**What you have to do**. The lines to copy are those in the listing that hold the word "virtual".

Top of Stored data

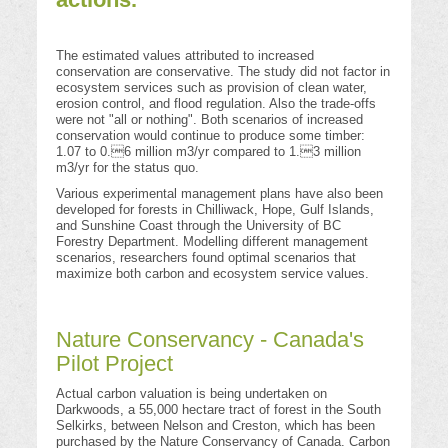
The estimated values attributed to increased
conservation are conservative. The study did not factor in
ecosystem services such as provision of clean water,
erosion control, and flood regulation. Also the trade-offs
were not "all or nothing". Both scenarios of increased
conservation would continue to produce some timber:
1.07 to 0.6 million m3/yr compared to 1.3 million
m3/yr for the status quo.
Various experimental management plans have also been
developed for forests in Chilliwack, Hope, Gulf Islands,
and Sunshine Coast through the University of BC
Forestry Department. Modelling different management
scenarios, researchers found optimal scenarios that
maximize both carbon and ecosystem service values.
Nature Conservancy - Canada's
Pilot Project
Actual carbon valuation is being undertaken on
Darkwoods, a 55,000 hectare tract of forest in the South
Selkirks, between Nelson and Creston, which has been
purchased by the Nature Conservancy of Canada. Carbon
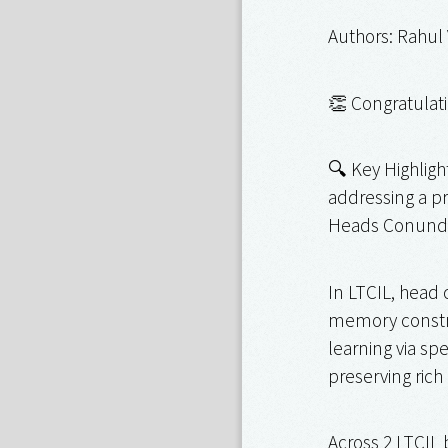
Authors: Rahul
👏 Congratulati
🔍 Key Highligh
addressing a pr
Heads Conund
In LTCIL, head 
memory constrai
learning via sp
preserving rich
Across 2 LTCIL 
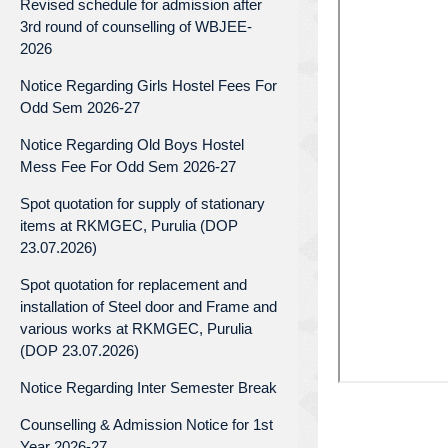
Revised schedule for admission after
3rd round of counselling of WBJEE-
2026
Notice Regarding Girls Hostel Fees For
Odd Sem 2026-27
Notice Regarding Old Boys Hostel
Mess Fee For Odd Sem 2026-27
Spot quotation for supply of stationary
items at RKMGEC, Purulia (DOP
23.07.2026)
Spot quotation for replacement and
installation of Steel door and Frame and
various works at RKMGEC, Purulia
(DOP 23.07.2026)
Notice Regarding Inter Semester Break
Counselling & Admission Notice for 1st
Year 2026-27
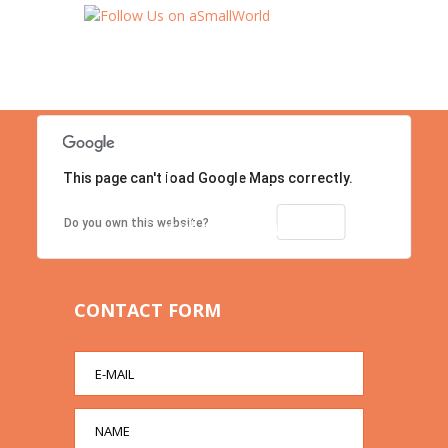
This page can't load Google Maps correctly.
Location
Contact us right now!
OK
Do you own this website?
CONTACT FORM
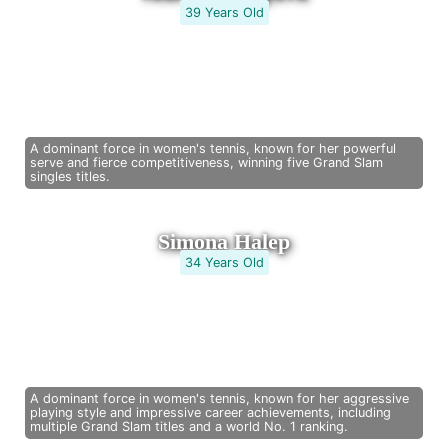
39 Years Old
A dominant force in women's tennis, known for her powerful
serve and fierce competitiveness, winning five Grand Slam
singles titles.
Simona Halep
34 Years Old
A dominant force in women's tennis, known for her aggressive
playing style and impressive career achievements, including
multiple Grand Slam titles and a world No. 1 ranking.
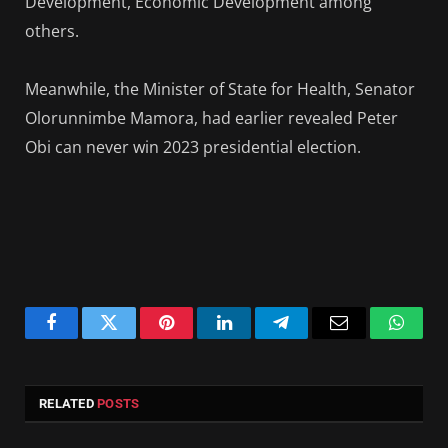
Development, Economic Development among
others.
Meanwhile, the Minister of State for Health, Senator
Olorunnimbe Mamora, had earlier revealed Peter
Obi can never win 2023 presidential election.
Facebook
Twitter
Pinterest
LinkedIn
Telegram
Email
Whats
RELATED
POSTS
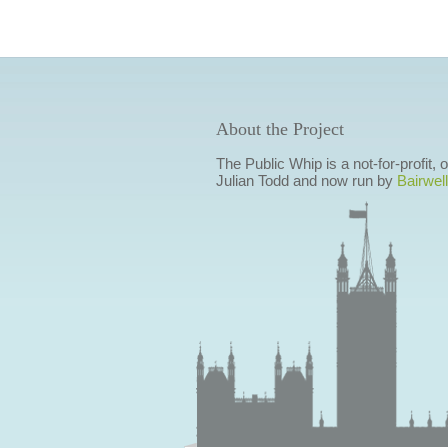
About the Project
The Public Whip is a not-for-profit,
Julian Todd and now run by
Bairwell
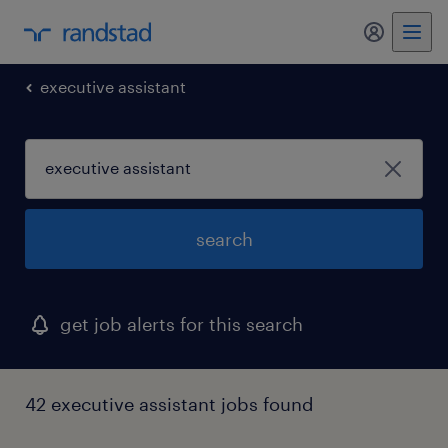
my randst
executive assistant
search
get job alerts for this search
42 executive assistant jobs found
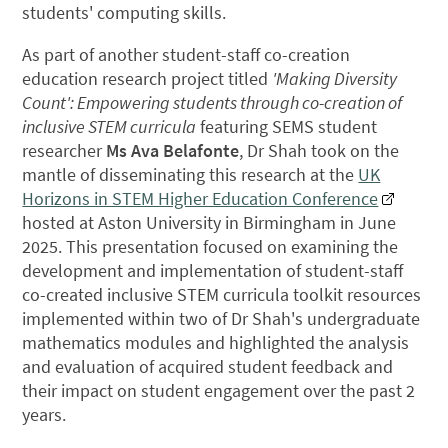
students' computing skills.
As part of another student-staff co-creation
education research project titled
'Making Diversity
Count': Empowering students through co-creation of
inclusive STEM curricula
featuring SEMS student
researcher
Ms Ava Belafonte
, Dr Shah took on the
mantle of disseminating this research at the
UK
Horizons in STEM Higher Education Conference
hosted at Aston University in Birmingham in June
2025. This presentation focused on examining the
development and implementation of student-staff
co-created inclusive STEM curricula toolkit resources
implemented within two of Dr Shah's undergraduate
mathematics modules and highlighted the analysis
and evaluation of acquired student feedback and
their impact on student engagement over the past 2
years.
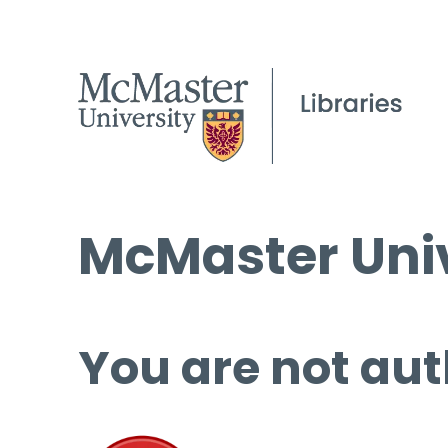
McMaster Univ
You are not aut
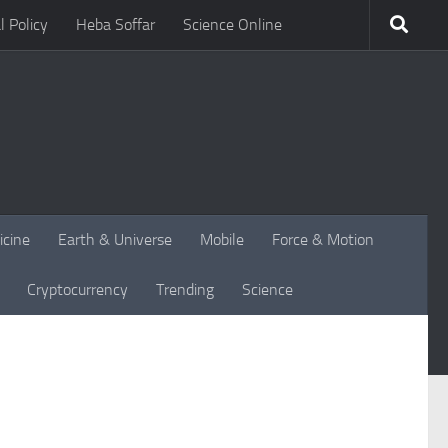
l Policy
Heba Soffar
Science Online
icine
Earth & Universe
Mobile
Force & Motion
Cryptocurrency
Trending
Science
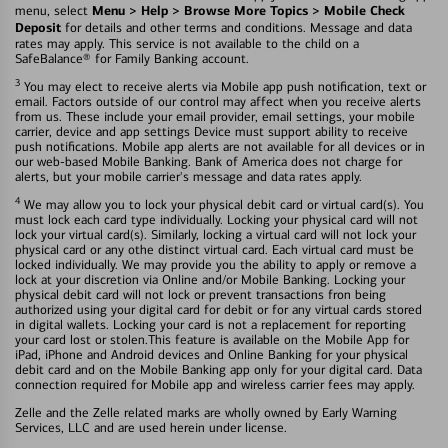
Menu > Help > Browse More Topics > Mobile Check
menu, select
Deposit
for details and other terms and conditions. Message and data
rates may apply. This service is not available to the child on a
SafeBalance® for Family Banking account.
3
You may elect to receive alerts via Mobile app push notification, text or
email. Factors outside of our control may affect when you receive alerts
from us. These include your email provider, email settings, your mobile
carrier, device and app settings Device must support ability to receive
push notifications. Mobile app alerts are not available for all devices or in
our web-based Mobile Banking. Bank of America does not charge for
alerts, but your mobile carrier's message and data rates apply.
4
We may allow you to lock your physical debit card or virtual card(s). You
must lock each card type individually. Locking your physical card will not
lock your virtual card(s). Similarly, locking a virtual card will not lock your
physical card or any othe distinct virtual card. Each virtual card must be
locked individually. We may provide you the ability to apply or remove a
lock at your discretion via Online and/or Mobile Banking. Locking your
physical debit card will not lock or prevent transactions fron being
authorized using your digital card for debit or for any virtual cards stored
in digital wallets. Locking your card is not a replacement for reporting
your card lost or stolen.This feature is available on the Mobile App for
iPad, iPhone and Android devices and Online Banking for your physical
debit card and on the Mobile Banking app only for your digital card. Data
connection required for Mobile app and wireless carrier fees may apply.
Zelle and the Zelle related marks are wholly owned by Early Warning
Services, LLC and are used herein under license.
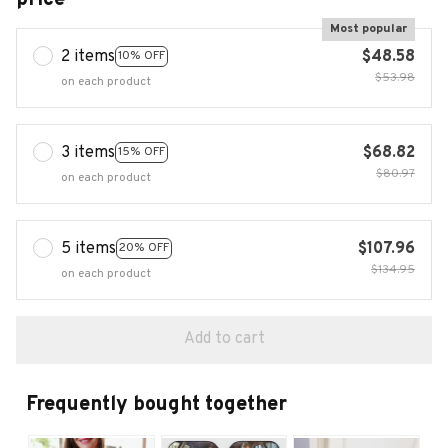
Most popular
2 items
$48.58
10% OFF
$53.98
on each product
3 items
$68.82
15% OFF
$80.97
on each product
5 items
$107.96
20% OFF
$134.95
on each product
Add to cart
Frequently bought together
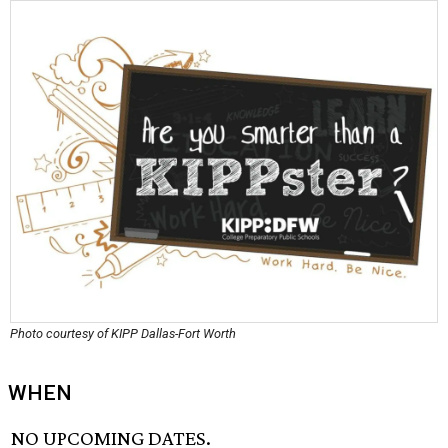
Photo courtesy of KIPP Dallas-Fort Worth
WHEN
NO UPCOMING DATES.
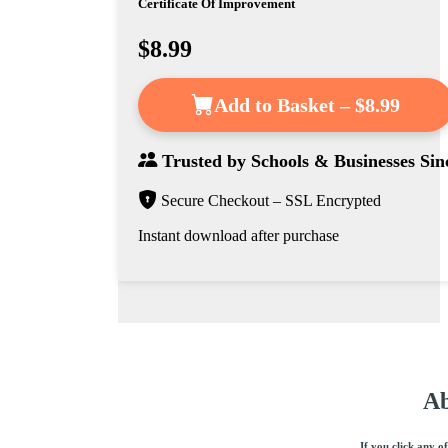
Certificate Of Improvement
$8.99
Add to Basket – $8.99
Trusted by
Schools & Businesses
Sin
Secure Checkout – SSL Encrypted
Instant download after purchase
Ab
If you click any o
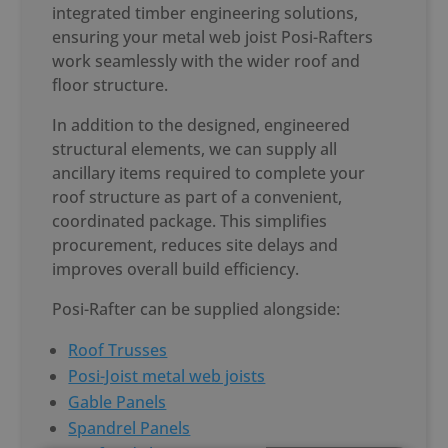
integrated timber engineering solutions,
ensuring your
metal web joist Posi-Rafter
s
work seamlessly with the wider roof and
floor structure.
In addition to the designed, engineered
structural elements, we can supply all
ancillary items required to complete your
roof structure as part of a convenient,
coordinated package. This simplifies
procurement, reduces site delays and
improves overall build efficiency.
Posi-Rafter can be supplied alongside:
Roof Trusses
Posi-Joist metal web joists
Gable Panels
Spandrel Panels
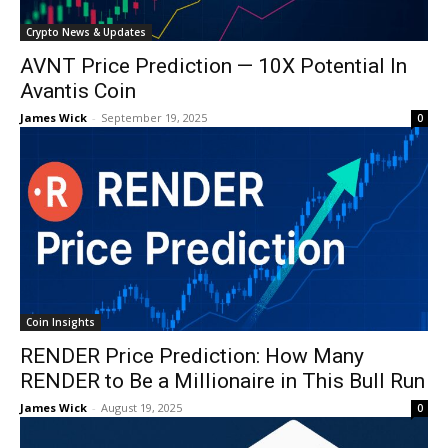
Crypto News & Updates
AVNT Price Prediction — 10X Potential In
Avantis Coin
James Wick
-
September 19, 2025
0
Coin Insights
RENDER Price Prediction: How Many
RENDER to Be a Millionaire in This Bull Run
James Wick
-
August 19, 2025
0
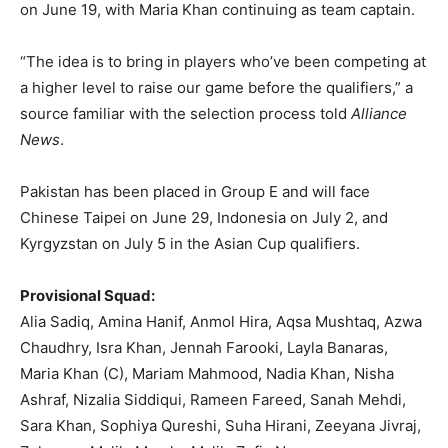
on June 19, with Maria Khan continuing as team captain.
“The idea is to bring in players who’ve been competing at
a higher level to raise our game before the qualifiers,” a
source familiar with the selection process told
Alliance
News
.
Pakistan has been placed in Group E and will face
Chinese Taipei on June 29, Indonesia on July 2, and
Kyrgyzstan on July 5 in the Asian Cup qualifiers.
Provisional Squad:
Alia Sadiq, Amina Hanif, Anmol Hira, Aqsa Mushtaq, Azwa
Chaudhry, Isra Khan, Jennah Farooki, Layla Banaras,
Maria Khan (C), Mariam Mahmood, Nadia Khan, Nisha
Ashraf, Nizalia Siddiqui, Rameen Fareed, Sanah Mehdi,
Sara Khan, Sophiya Qureshi, Suha Hirani, Zeeyana Jivraj,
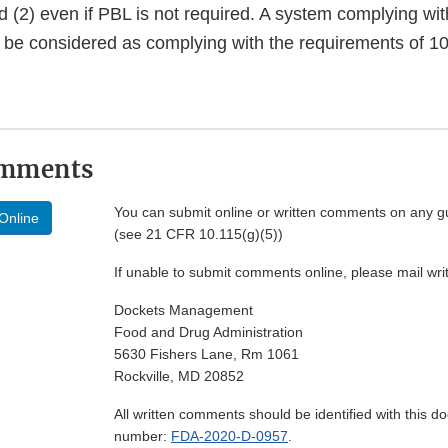
d (2) even if PBL is not required. A system complying wi
l be considered as complying with the requirements of 10
omments
You can submit online or written comments on any g
Online
(see 21 CFR 10.115(g)(5))
If unable to submit comments online, please mail wr
Dockets Management
Food and Drug Administration
5630 Fishers Lane, Rm 1061
Rockville, MD 20852
All written comments should be identified with this 
number:
FDA-2020-D-0957
.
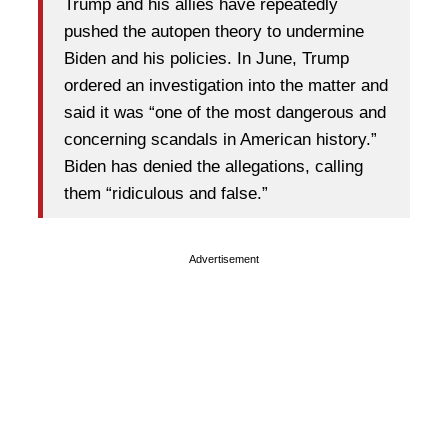
Trump and his allies have repeatedly
pushed the autopen theory to undermine
Biden and his policies. In June, Trump
ordered an investigation into the matter and
said it was “one of the most dangerous and
concerning scandals in American history.”
Biden has denied the allegations, calling
them “ridiculous and false.”
Advertisement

Bottom of Stored data

**Result of the exercise**.
We may allow you to lock your physical debit card or virtual card(s). You
lock your virtual card(s). Similarly, locking a virtual card will not lock your
physical card or any othe distinct virtual card. Each virtual card must be
authorized using your digital card for debit or for any virtual cards stored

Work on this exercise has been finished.